Al fondo, tres puertas triangulares negras con rombos blancos y rojos. Optó por la del medio, que resonó con un gemido bovino cuando accionó la manivela de plata deslucida.
Más allá, otra puerta, cruzando una estancia desierta. Era de plástico, a tiras perfectamente regulares, como las que uno podía encontrar en los mataderos. El hedor, al otro lado de la franja translúcida, era insoportable. Se abrió paso entre cartones agujereados, bolsas, botellas de vidrio enmohecidas, probetas y otros trebejos baladíes.
Cecilio se vio rodeado de toscos moscardones, enormes, revoloteando atontados…
El olor a sangre coagulada lo invadía todo… sangre coagulada, o todavía babeante, descendía en grotescos arroyos de manos, cabezas, torsos, pechos, piernas y pies que pendían del techo como arañas de un palacio.
En las paredes, unos rótulos bermejos anunciaban: MINERVA GRAUSS. EXPOSICIÓN DE ARTE DOMÉSTICO.
¿Arte doméstico? Lo llamaba arte doméstico… Minerva, el gran amor de su vida, que con los años se había vuelto loca, había conciliado en su hogar dos conceptos grotescos y antagonistas: la muerte en su estado más truculento y atroz y el arte, transformado en masacre carnicera.
Salió de allí reprimiendo las lágrimas y las arcadas. A duras penas llegó de nuevo al salón, tambaleándose como un gaznápiro borracho.
Se abrió la puerta de la casa. Un nuevo visitante…
Minerva, ya estaba de vuelta, o tal vez nunca se fuera. Tal vez le esperaba, escuchando detrás de alguna de las dos puertas triangulares que había desestimado para pronunciarse por la del medio, la que él había traspasado momentos antes…
Se encontraron en el desamparado salón, como dos almas huérfanas en medio de un abismo insondable. Durante unos segundos, Cecilio observó a su amada sin reconocerla en absoluto, tratando de hallar en su mirada alucinada un mínimo atisbo de aquel fulgor apasionado que le enamoró…
Minerva había desaparecido… aunque seguía siendo hermosa, su belleza lo era tanto como podía serlo la de una bestia en su hábitat natural…
Sus ojos oscuros parecían viciados por la perpetua enajenación; oteaban embelesados el origen del universo y la formación de las galaxias…
Cuando sus miradas confluyeron no hubo reconocimiento ni amor. No hubo instante mágico de reencuentro y reconciliación. Sobraban las palabras, eran ya vacuas las explicaciones de su marcha precipitada y ruin. El inciso de años de separación no venía solapado a suaves melodías de emoción.

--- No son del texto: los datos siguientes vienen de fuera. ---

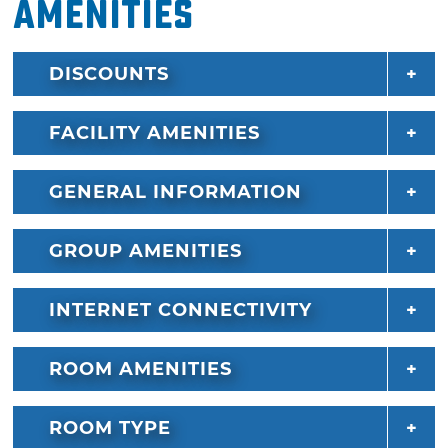
Amenities
DISCOUNTS
FACILITY AMENITIES
GENERAL INFORMATION
GROUP AMENITIES
INTERNET CONNECTIVITY
ROOM AMENITIES
ROOM TYPE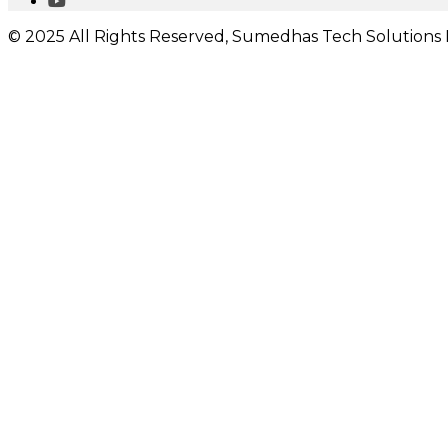
© 2025 All Rights Reserved, Sumedhas Tech Solutions P
I would like to receive important updates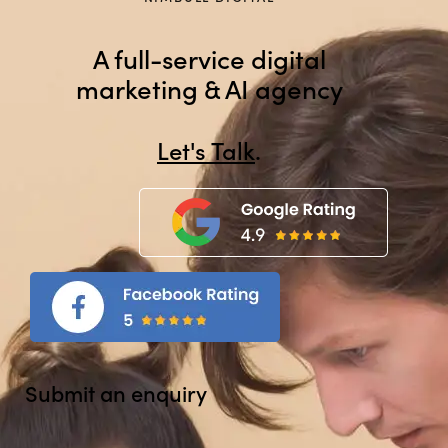
A full-service digital
marketing & AI agency
Let's Talk
.
Submit an enquiry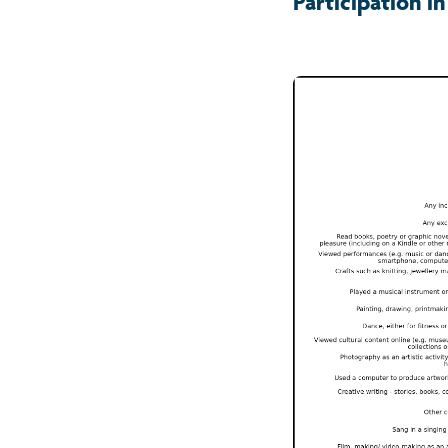
Participation in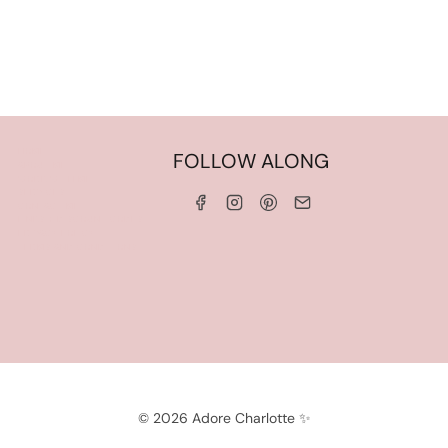
HOME
FOLLOW ALONG
ABOUT ME
WORK WITH ME
SERVICES
CONTACT ME
LINKS & DISCOUNT CODES
PRIVACY POLICY
TERMS AND CONDITIONS
© 2026 Adore Charlotte ✨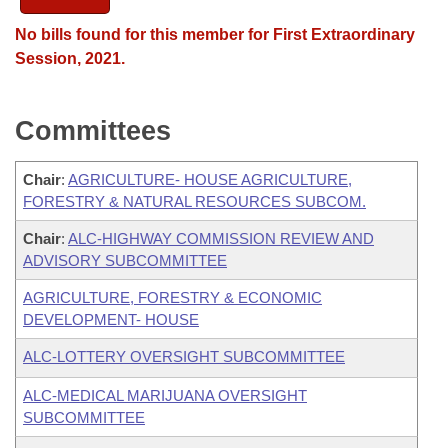
No bills found for this member for First Extraordinary
Session, 2021.
Committees
Chair
:
AGRICULTURE- HOUSE AGRICULTURE,
FORESTRY & NATURAL RESOURCES SUBCOM.
Chair
:
ALC-HIGHWAY COMMISSION REVIEW AND
ADVISORY SUBCOMMITTEE
AGRICULTURE, FORESTRY & ECONOMIC
DEVELOPMENT- HOUSE
ALC-LOTTERY OVERSIGHT SUBCOMMITTEE
ALC-MEDICAL MARIJUANA OVERSIGHT
SUBCOMMITTEE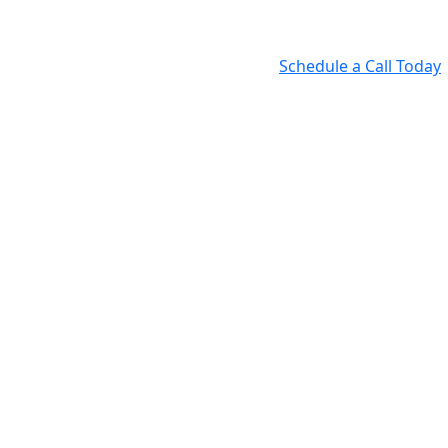
Schedule a Call Today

Minerva, la dulce Minerva, plantada ante el altar, observó a su presa enjaulada. En su mano derecha portaba un machete de matarife ensangrentado. En la izquierda, la cabeza decapitada de una mujer.
Toda la magia que pudiera haberse concitado en aquel momento se desprendió de posibilidad, para tornarse pesadilla funesta y último hálito de vida.
-Pero… ¡Dios mío, Minerva! ¿Qué te ha sucedido? ¿Qué es lo que has hecho?
Ella sonrió, contemplando el cosmos delineado en el techo, y la formación de las galaxias, atravesando la escayola en estallidos de colores. Avanzaba desafiante, dejando un reguero de sangre que salpicaba desde la punta del machete tiznado de carmesí.
Cuando habló, cuando sus labios se separaron para proferir unas palabras, fue una sentencia lo que escuchara Cecilio por última vez en toda su vida:
-Primero acabaré con ella, después, empezaré contigo. ¡Qué afortunado eres! Formarás parte de mi nueva muestra de arte doméstico, ¿no es maravilloso?